**Instructions to follow:**
What is needed here is each entry reproduced exactly, without its pictures.

**Stored entries:**

______________________________

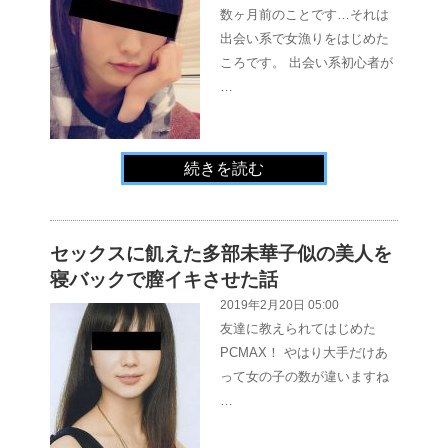
数ヶ月前のことです…それは
出会い系で女漁りをはじめた
ころです。 出会い系初心者が
…
続きを読む
セックスに飢えた多部未華子似の美人を
寝バックで膣イキさせた話
2019年2月20日 05:00
友達に教えられてはじめた
PCMAX！ やはり大手だけあ
って女の子の数が違いますね
…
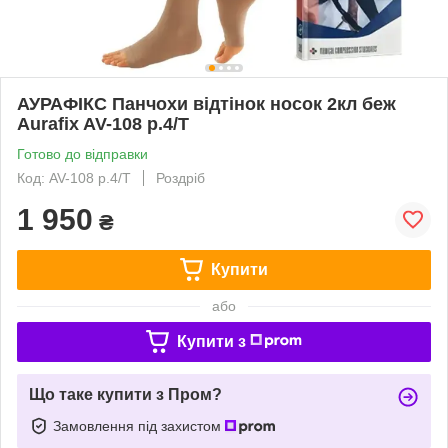
АУРАФІКС Панчохи відтінок носок 2кл беж
Aurafix AV-108 р.4/T
Готово до відправки
Код: AV-108 р.4/T
Роздріб
1 950
₴
Купити
або
Купити з
Що таке купити з Пром?
Замовлення під захистом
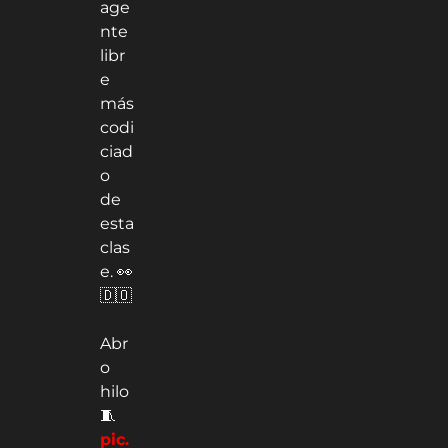
age
nte
libr
e
más
codi
ciad
o
de
esta
clas
e. 👀
🇩🇴
Abr
o
hilo
🧵
pic.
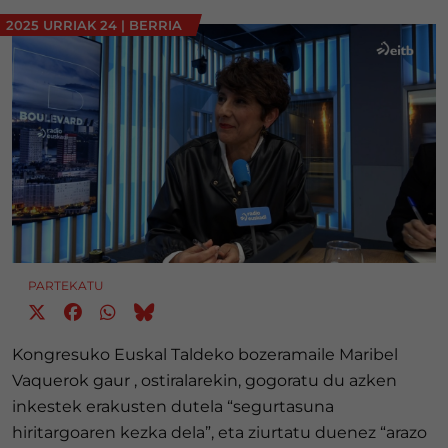
2025 URRIAK 24
|
BERRIA
PARTEKATU
Kongresuko Euskal Taldeko bozeramaile Maribel
Vaquerok gaur , ostiralarekin, gogoratu du azken
inkestek erakusten dutela “segurtasuna
hiritargoaren kezka dela”, eta ziurtatu duenez “arazo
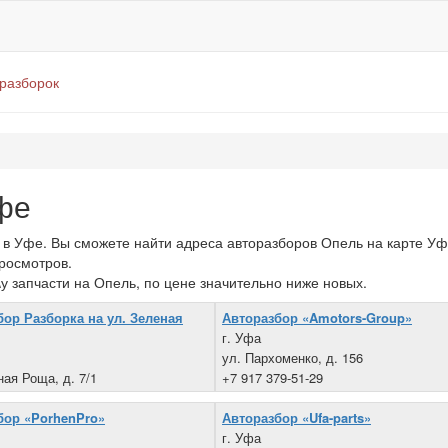
оразборок
фе
в Уфе. Вы сможете найти адреса авторазборов Опель на карте Уф
просмотров.
у запчасти на Опель, по цене значительно ниже новых.
бор Разборка на ул. Зеленая
Авторазбор «Amotors-Group»
г. Уфа
ул. Пархоменко, д. 156
ная Роща, д. 7/1
+7 917 379-51-29
41-36-00
бор «PorhenPro»
Авторазбор «Ufa-parts»
г. Уфа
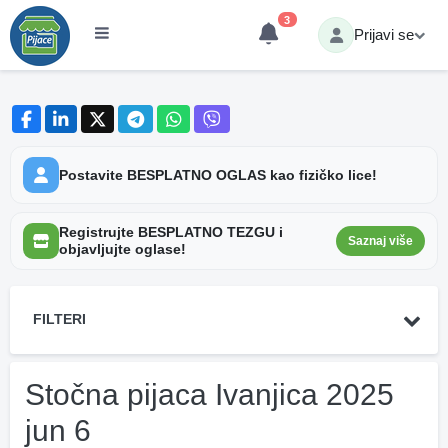
3
Prijavi se
Postavite BESPLATNO OGLAS kao fizičko lice!
Registrujte BESPLATNO TEZGU i
Saznaj više
objavljujte oglase!
FILTERI
Stočna pijaca Ivanjica 2025
jun 6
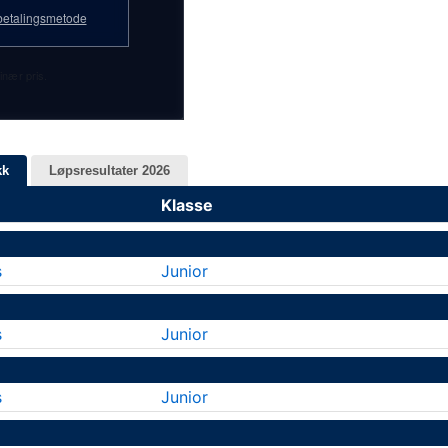
etalingsmetode
inær pris.
kk
Løpsresultater 2026
Klasse
s
Junior
s
Junior
s
Junior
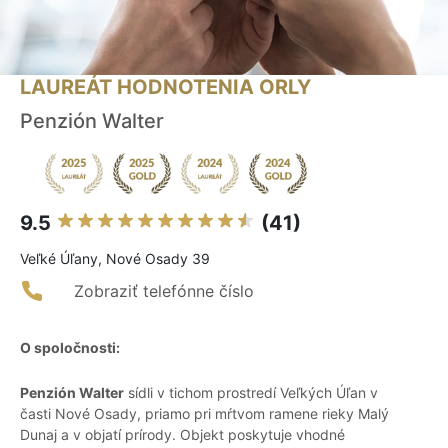
LAUREÁT HODNOTENIA ORLY
Penzión Walter
9.5
(41)
Veľké Úľany, Nové Osady 39
Zobraziť telefónne číslo
O spoločnosti:
Penzión Walter
sídli v tichom prostredí Veľkých Úľan v
časti Nové Osady, priamo pri mŕtvom ramene rieky Malý
Dunaj a v objatí prírody. Objekt poskytuje vhodné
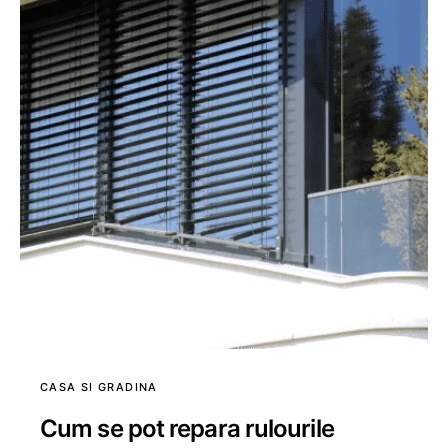
CASA SI GRADINA
Cum se pot repara rulourile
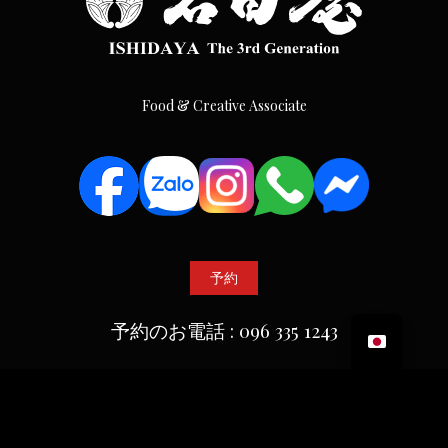
Food & Creative Associate
予約
予約のお電話 : 096 335 1243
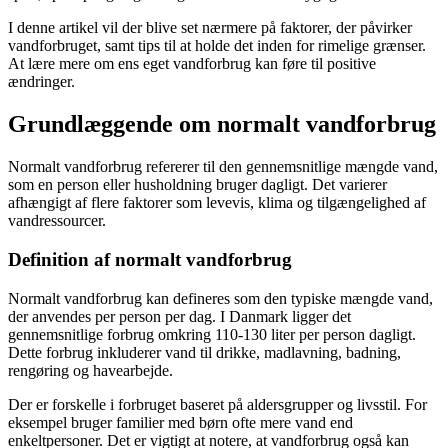
I denne artikel vil der blive set nærmere på faktorer, der påvirker
vandforbruget, samt tips til at holde det inden for rimelige grænser.
At lære mere om ens eget vandforbrug kan føre til positive
ændringer.
Grundlæggende om normalt vandforbrug
Normalt vandforbrug refererer til den gennemsnitlige mængde vand,
som en person eller husholdning bruger dagligt. Det varierer
afhængigt af flere faktorer som levevis, klima og tilgængelighed af
vandressourcer.
Definition af normalt vandforbrug
Normalt vandforbrug kan defineres som den typiske mængde vand,
der anvendes per person per dag. I Danmark ligger det
gennemsnitlige forbrug omkring 110-130 liter per person dagligt.
Dette forbrug inkluderer vand til drikke, madlavning, badning,
rengøring og havearbejde.
Der er forskelle i forbruget baseret på aldersgrupper og livsstil. For
eksempel bruger familier med børn ofte mere vand end
enkeltpersoner. Det er vigtigt at notere, at vandforbrug også kan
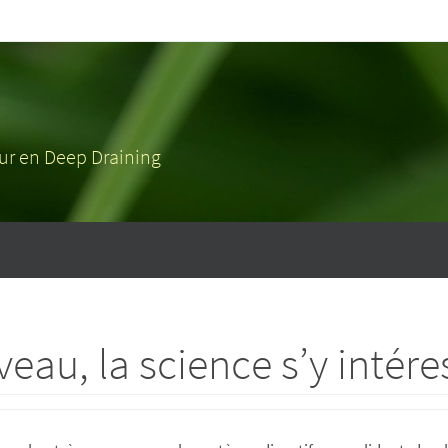
eur en Deep Draining
eau, la science s’y intére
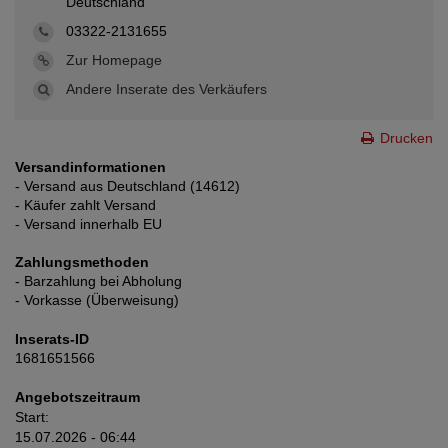
Deutschland
03322-2131655
Zur Homepage
Andere Inserate des Verkäufers
Drucken
Versandinformationen
- Versand aus Deutschland (14612)
- Käufer zahlt Versand
- Versand innerhalb EU
Zahlungsmethoden
- Barzahlung bei Abholung
- Vorkasse (Überweisung)
Inserats-ID
1681651566
Angebotszeitraum
Start:
15.07.2026 - 06:44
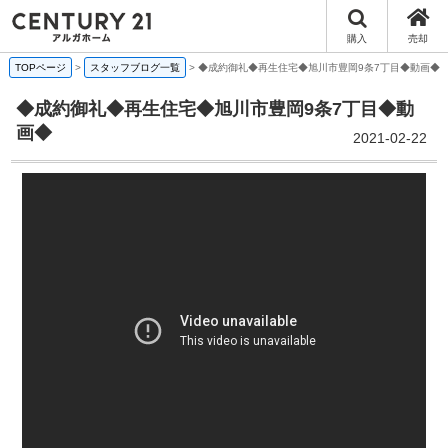
購入
売却
TOPページ
>
スタッフブログ一覧
>
◆成約御礼◆再生住宅◆旭川市豊岡9条7丁目◆動画◆
◆成約御礼◆再生住宅◆旭川市豊岡9条7丁目◆動
画◆
2021-02-22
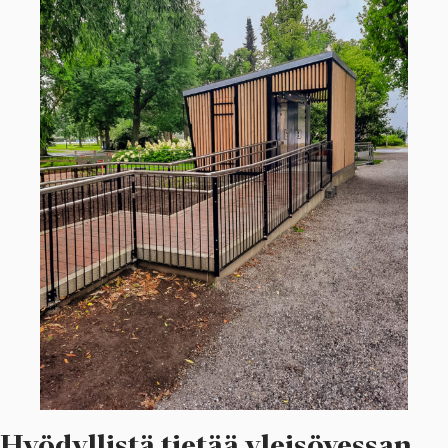
Hyödyllistä tietää yleisövessan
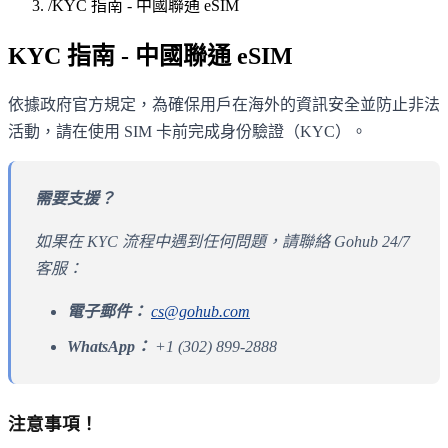
/
KYC 指南 - 中國聯通 eSIM
KYC 指南 - 中國聯通 eSIM
依據政府官方規定，為確保用戶在海外的資訊安全並防止非法
活動，請在使用 SIM 卡前完成身份驗證（KYC）。
需要支援？
如果在 KYC 流程中遇到任何問題，請聯絡 Gohub 24/7
客服：
電子郵件：
cs@gohub.com
WhatsApp：
+1 (302) 899-2888
注意事項！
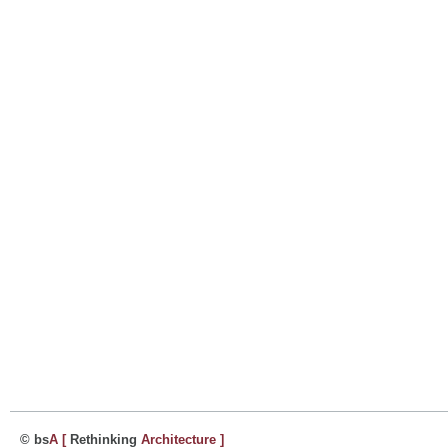
© bs
A
[
Rethinking
Architecture
]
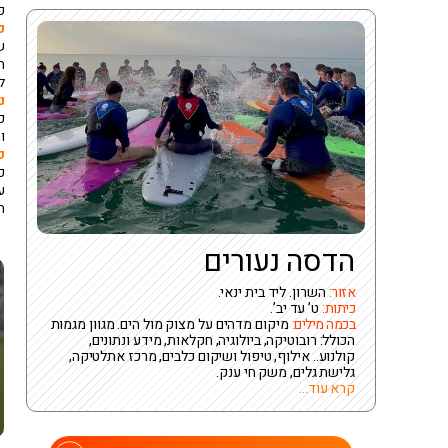
פ
כ
ש
ה
ל
נ
כ
ו
פ
פ
ע
ה
הדסה נעורים
אזור:
השרון. ליד בית ינאי.
כיתות:
ט’ עד יב’.
בכמה מילים:
מיקום מדהים על מצוק מול הים. מגוון מגמות
הכולל: רובוטיקה, ביולוגיה, חקלאות, מידע ונתונים,
קולנוע.. אילוף, טיפול ושיקום כלבים, מרכז אתלטיקה,
גלישת גלים, משק חי ענק.
קרא עוד...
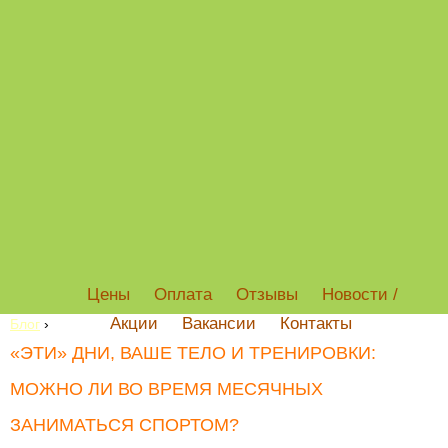
Цены
Оплата
Отзывы
Новости /
Акции
Вакансии
Контакты
Блог
›
«ЭТИ» ДНИ, ВАШЕ ТЕЛО И ТРЕНИРОВКИ:
МОЖНО ЛИ ВО ВРЕМЯ МЕСЯЧНЫХ
ЗАНИМАТЬСЯ СПОРТОМ?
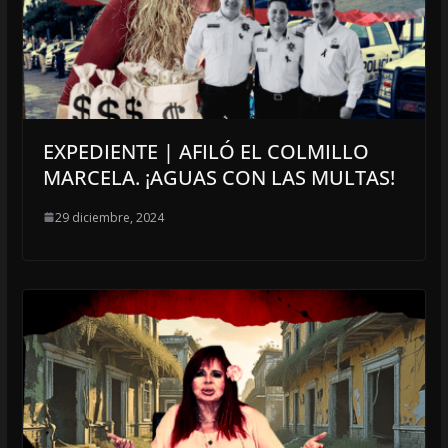
EXPEDIENTE | AFILÓ EL COLMILLO
MARCELA. ¡AGUAS CON LAS MULTAS!
29 diciembre, 2024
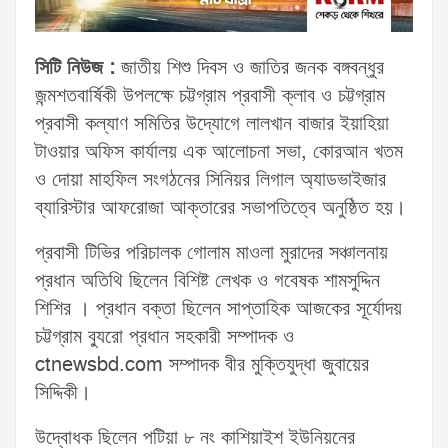
সিটি নিউজ :
জাতীয় শিশু দিবস ও জাতির জনক বঙ্গবন্ধুর
জন্মশতবার্ষিকী উপলক্ষে চট্টগ্রাম প্রবাসী ক্লাব ও চট্টগ্রাম
প্রবাসী কল্যাণ সমিতির উদ্যোগে লালখান বাজার ইয়াহিয়া
টাওয়ার অফিস কার্যালয় এক আলোচনা সভা, কোরআন খতম
ও দোয়া মাহফিল সংগঠনের সিনিয়র লিগাল অ্যাডভাইজার
ব্যারিস্টার আফরোজা আক্তারের সভাপতিত্বে অনুষ্ঠিত হয়।
প্রবাসী টিভির পরিচালক গোলাম মাওলা মুরাদের সঞ্চালনায়
প্রধান অতিথি ছিলেন বিশিষ্ট লেখক ও গবেষক শামসুদ্দিন
শিশির । প্রধান বক্তা ছিলেন সাপ্তাহিক আজকের সূর্যোদয়
চট্টগ্রাম ব্যুরো প্রধান সহকারী সম্পাদক ও
ctnewsbd.com সম্পাদক বীর মুক্তিযুদ্ধা জুবায়ের
সিদ্দিকী।
উদ্বোধক ছিলেন পটিয়া ৮ নং কাশিয়াইশ ইউনিয়নের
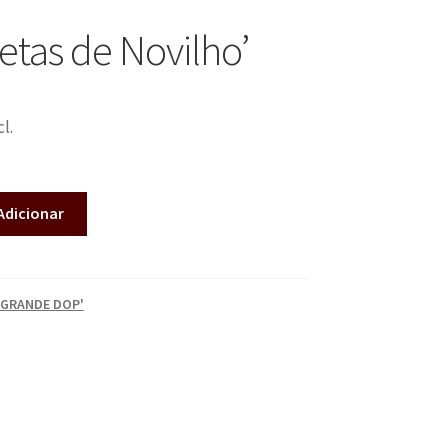
letas de Novilho’
cl.
Adicionar
 GRANDE DOP'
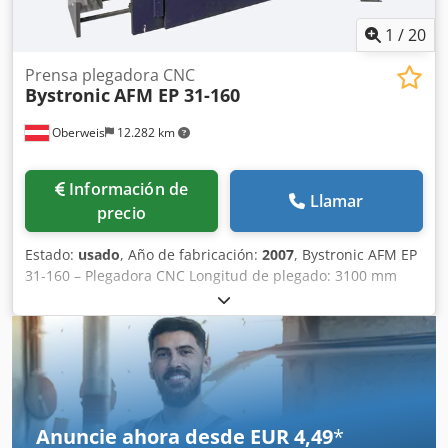
1
/
20
Prensa plegadora CNC
Bystronic
AFM EP 31-160
Oberweis
12.282 km
Información de
Llamar
precio
Estado:
usado
, Año de fabricación:
2007
, Bystronic AFM EP
31-160 – Plegadora CNC Longitud de plegado: 3100 mm
Capacidad: 160 t - Control CNC Cybelec DNC 880S -
Dispositivo de seguridad láser - Compensación hidráulica -
Plegado con tope - Incluye numerosas herramientas -
Incluye manual de instrucciones - Horas de
funcionamiento: 7266 - Número de plegados realizados:
315673 - Año de fabricación: 2007 Datos técnicos -
Capacidad: 160 t - Longitud de la mesa: 3150 mm -
Anuncie ahora desde EUR 4,49
*
Anchura de la mesa de trabajo: 60 mm - Altura de trabajo:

______________________________

**Task answer:**
数ヶ月前のことです…それは
出会い系で女漁りをはじめた
ころです。 出会い系初心者が
…
続きを読む
セックスに飢えた多部未華子似の美人を
寝バックで膣イキさせた話
2019年2月20日 05:00
友達に教えられてはじめた
PCMAX！ やはり大手だけあ
って女の子の数が違いますね
…
АУРАФІКС Панчохи відтінок носок 2кл беж
Aurafix AV-108 р.4/T
Готово до відправки
Код: AV-108 р.4/T
Роздріб
1 950
₴
Купити
або
Купити з
Що таке купити з Пром?
Замовлення під захистом
age
nte
libr
e
más
codi
ciad
o
de
esta
clas
e. 👀
🇩🇴
Abr
o
hilo
🧵
pic.
2025 URRIAK 24
|
BERRIA
PARTEKATU
Kongresuko Euskal Taldeko bozeramaile Maribel
Vaquerok gaur , ostiralarekin, gogoratu du azken
inkestek erakusten dutela “segurtasuna
hiritargoaren kezka dela”, eta ziurtatu duenez “arazo
оразборок
фе
в Уфе. Вы сможете найти адреса авторазборов Опель на карте Уф
просмотров.
у запчасти на Опель, по цене значительно ниже новых.
бор Разборка на ул. Зеленая
Авторазбор «Amotors-Group»
г. Уфа
ул. Пархоменко, д. 156
ная Роща, д. 7/1
+7 917 379-51-29
41-36-00
бор «PorhenPro»
Авторазбор «Ufa-parts»
г. Уфа
3
Prijavi se
Postavite BESPLATNO OGLAS kao fizičko lice!
Registrujte BESPLATNO TEZGU i
Saznaj više
objavljujte oglase!
FILTERI
Stočna pijaca Ivanjica 2025
jun 6
etalingsmetode
inær pris.
kk
Løpsresultater 2026
Klasse
s
Junior
s
Junior
s
Junior
LAUREÁT HODNOTENIA ORLY
Penzión Walter
9.5
(41)
Veľké Úľany, Nové Osady 39
Zobraziť telefónne číslo
O spoločnosti:
Penzión Walter
sídli v tichom prostredí Veľkých Úľan v
časti Nové Osady, priamo pri mŕtvom ramene rieky Malý
Dunaj a v objatí prírody. Objekt poskytuje vhodné
CASA SI GRADINA
Cum se pot repara rulourile
Food & Creative Associate
予約
予約のお電話 : 096 335 1243
I denne artikel vil der blive set nærmere på faktorer, der påvirker
vandforbruget, samt tips til at holde det inden for rimelige grænser.
At lære mere om ens eget vandforbrug kan føre til positive
ændringer.
Grundlæggende om normalt vandforbrug
Normalt vandforbrug refererer til den gennemsnitlige mængde vand,
som en person eller husholdning bruger dagligt. Det varierer
afhængigt af flere faktorer som levevis, klima og tilgængelighed af
vandressourcer.
Definition af normalt vandforbrug
Normalt vandforbrug kan defineres som den typiske mængde vand,
der anvendes per person per dag. I Danmark ligger det
gennemsnitlige forbrug omkring 110-130 liter per person dagligt.
Dette forbrug inkluderer vand til drikke, madlavning, badning,
rengøring og havearbejde.
Der er forskelle i forbruget baseret på aldersgrupper og livsstil. For
eksempel bruger familier med børn ofte mere vand end
enkeltpersoner. Det er vigtigt at notere, at vandforbrug også kan
eur en Deep Draining
eau, la science s’y intére
Deutschland
03322-2131655
Zur Homepage
Andere Inserate des Verkäufers
Drucken
Versandinformationen
- Versand aus Deutschland (14612)
- Käufer zahlt Versand
- Versand innerhalb EU
Zahlungsmethoden
- Barzahlung bei Abholung
- Vorkasse (Überweisung)
Inserats-ID
1681651566
Angebotszeitraum
Start:
15.07.2026 - 06:44
購入
売却
TOPページ
>
スタッフブログ一覧
>
◆成約御礼◆再生住宅◆旭川市豊岡9条7丁目◆動画◆
◆成約御礼◆再生住宅◆旭川市豊岡9条7丁目◆動
画◆
2021-02-22
Hyödyllistä tietää yleisövessan
/
KYC 指南 - 中國聯通 eSIM
KYC 指南 - 中國聯通 eSIM
依據政府官方規定，為確保用戶在海外的資訊安全並防止非法
活動，請在使用 SIM 卡前完成身份驗證（KYC）。
需要支援？
如果在 KYC 流程中遇到任何問題，請聯絡 Gohub 24/7
客服：
電子郵件：
cs@gohub.com
WhatsApp：
+1 (302) 899-2888
注意事項！
© bs
A
[
Rethinking
Architecture
]
פ
כ
ש
ה
ל
נ
כ
ו
פ
פ
ע
ה
הדסה נעורים
אזור:
השרון. ליד בית ינאי.
כיתות:
ט’ עד יב’.
בכמה מילים:
מיקום מדהים על מצוק מול הים. מגוון מגמות
הכולל: רובוטיקה, ביולוגיה, חקלאות, מידע ונתונים,
קולנוע.. אילוף, טיפול ושיקום כלבים, מרכז אתלטיקה,
גלישת גלים, משק חי ענק.
קרא עוד...
Цены
Оплата
Отзывы
Новости /
Акции
Вакансии
Контакты
Блог
›
«ЭТИ» ДНИ, ВАШЕ ТЕЛО И ТРЕНИРОВКИ:
МОЖНО ЛИ ВО ВРЕМЯ МЕСЯЧНЫХ
ЗАНИМАТЬСЯ СПОРТОМ?
EXPEDIENTE | AFILÓ EL COLMILLO
MARCELA. ¡AGUAS CON LAS MULTAS!
29 diciembre, 2024
সিটি নিউজ :
জাতীয় শিশু দিবস ও জাতির জনক বঙ্গবন্ধুর
জন্মশতবার্ষিকী উপলক্ষে চট্টগ্রাম প্রবাসী ক্লাব ও চট্টগ্রাম
প্রবাসী কল্যাণ সমিতির উদ্যোগে লালখান বাজার ইয়াহিয়া
টাওয়ার অফিস কার্যালয় এক আলোচনা সভা, কোরআন খতম
ও দোয়া মাহফিল সংগঠনের সিনিয়র লিগাল অ্যাডভাইজার
ব্যারিস্টার আফরোজা আক্তারের সভাপতিত্বে অনুষ্ঠিত হয়।
প্রবাসী টিভির পরিচালক গোলাম মাওলা মুরাদের সঞ্চালনায়
প্রধান অতিথি ছিলেন বিশিষ্ট লেখক ও গবেষক শামসুদ্দিন
শিশির । প্রধান বক্তা ছিলেন সাপ্তাহিক আজকের সূর্যোদয়
চট্টগ্রাম ব্যুরো প্রধান সহকারী সম্পাদক ও
ctnewsbd.com সম্পাদক বীর মুক্তিযুদ্ধা জুবায়ের
সিদ্দিকী।
উদ্বোধক ছিলেন পটিয়া ৮ নং কাশিয়াইশ ইউনিয়নের
letas de Novilho’
cl.
Adicionar
 GRANDE DOP'
1
/
20
Prensa plegadora CNC
Bystronic
AFM EP 31-160
Oberweis
12.282 km
Información de
Llamar
precio
Estado:
usado
, Año de fabricación:
2007
, Bystronic AFM EP
31-160 – Plegadora CNC Longitud de plegado: 3100 mm
Capacidad: 160 t - Control CNC Cybelec DNC 880S -
Dispositivo de seguridad láser - Compensación hidráulica -
Plegado con tope - Incluye numerosas herramientas -
Incluye manual de instrucciones - Horas de
funcionamiento: 7266 - Número de plegados realizados:
315673 - Año de fabricación: 2007 Datos técnicos -
Capacidad: 160 t - Longitud de la mesa: 3150 mm -
Anuncie ahora desde EUR 4,49
*
Anchura de la mesa de trabajo: 60 mm - Altura de trabajo:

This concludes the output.